There are more things in heaven and earth, Horatio
Hamlet:
Swear by my sword
Never to speak of this that you have heard. Ghost:
[Beneath] Swear by his sword. Hamlet:
Well said, old mole, canst work i' th' earth so fast?
A worthy pioner! Once more remove, good friends. Horatio:
O day and night, but this is wondrous strange! Hamlet:
And therefore as a stranger give it welcome.
There are more things in heaven and earth, Horatio,
Than are dreamt of in your philosophy.
Horatio and Marcellus, though advised against it, barge into Hamlet's conversation with his father's ghost [see SOMETHING IS ROTTEN IN THE STATE OF DENMARK]. Hamlet is a little unforthcoming with the news imparted by this spirit, who is still rustling about under the stage. So it's hard to figure what Horatio and Marcellus are being asked to keep quiet, though Hamlet and the burrowing ghost (a "pioner," or miner) insist.

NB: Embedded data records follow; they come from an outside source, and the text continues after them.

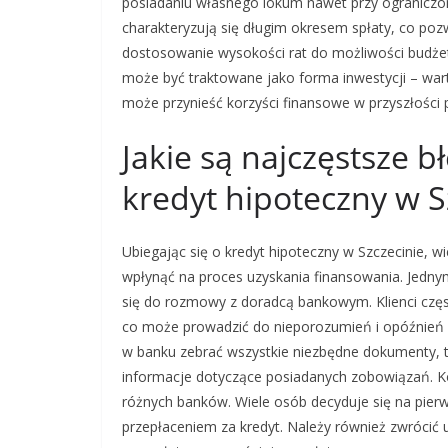
posiadaniu własnego lokum nawet przy ograniczo
charakteryzują się długim okresem spłaty, co pozw
dostosowanie wysokości rat do możliwości budże
może być traktowane jako forma inwestycji – war
może przynieść korzyści finansowe w przyszłości 
Jakie są najczęstsze b
kredyt hipoteczny w S
Ubiegając się o kredyt hipoteczny w Szczecinie, 
wpłynąć na proces uzyskania finansowania. Jedny
się do rozmowy z doradcą bankowym. Klienci częst
co może prowadzić do nieporozumień i opóźnień w 
w banku zebrać wszystkie niezbędne dokumenty, t
informacje dotyczące posiadanych zobowiązań. K
różnych banków. Wiele osób decyduje się na pier
przepłaceniem za kredyt. Należy również zwrócić 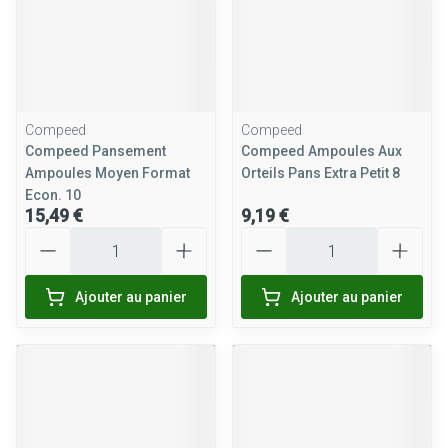
Compeed
Compeed
Compeed Pansement
Compeed Ampoules Aux
Ampoules Moyen Format
Orteils Pans Extra Petit 8
Econ. 10
15,49 €
9,19 €
Quantité
Quantité
Ajouter au panier
Ajouter au panier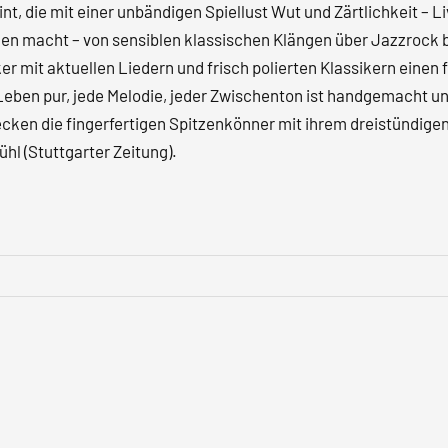
, die mit einer unbändigen Spiellust Wut und Zärtlichkeit – Li
en macht – von sensiblen klassischen Klängen über Jazzrock 
er mit aktuellen Liedern und frisch polierten Klassikern eine
ür Leben pur, jede Melodie, jeder Zwischenton ist handgemacht 
 wecken die fingerfertigen Spitzenkönner mit ihrem dreistünd
l (Stuttgarter Zeitung).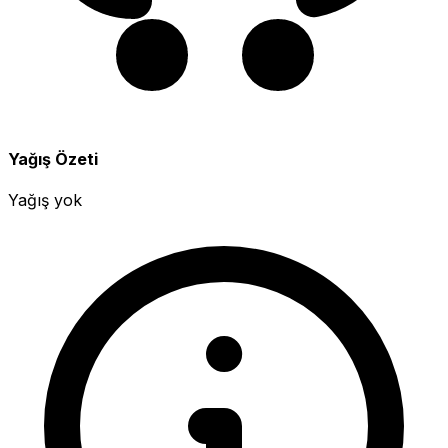
Yağış Özeti
Yağış yok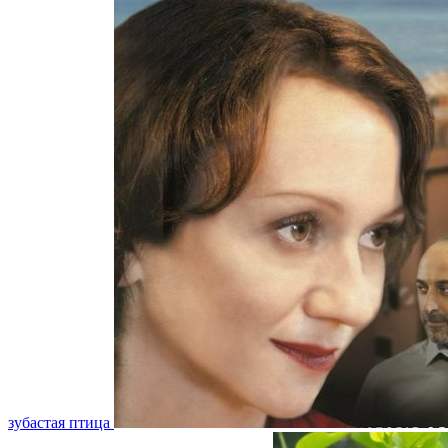
зубастая птица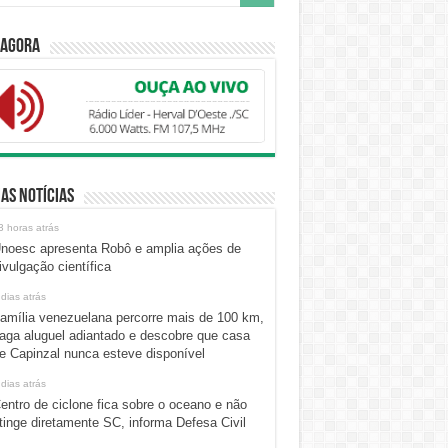
 Agora
as Notícias
3 horas atrás
noesc apresenta Robô e amplia ações de
ivulgação científica
 dias atrás
amília venezuelana percorre mais de 100 km,
aga aluguel adiantado e descobre que casa
e Capinzal nunca esteve disponível
 dias atrás
entro de ciclone fica sobre o oceano e não
tinge diretamente SC, informa Defesa Civil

Horatio, a model of rationality, is still having a hard time swallowing the whole business. Ghosts are not the sort of beings his "philosophy" easily takes into account. We know that Horatio is, like Hamlet, a student at the University of Wittenberg, a notable outpost of Protestant humanism. The philosophy he studies there is probably classical—a compound of ethics, logic, and natural science. The emphasis on everyday phenomena pretty much excludes speculation about talking ghosts.
Wittenberg, however, isn't just a place where sober-minded Horatios debate Aristotelian physics. In Christopher Marlowe's play of the late 1580s, Doctor Faustus, it is where the doctor lectures and, on the sideline, fraternizes with demons.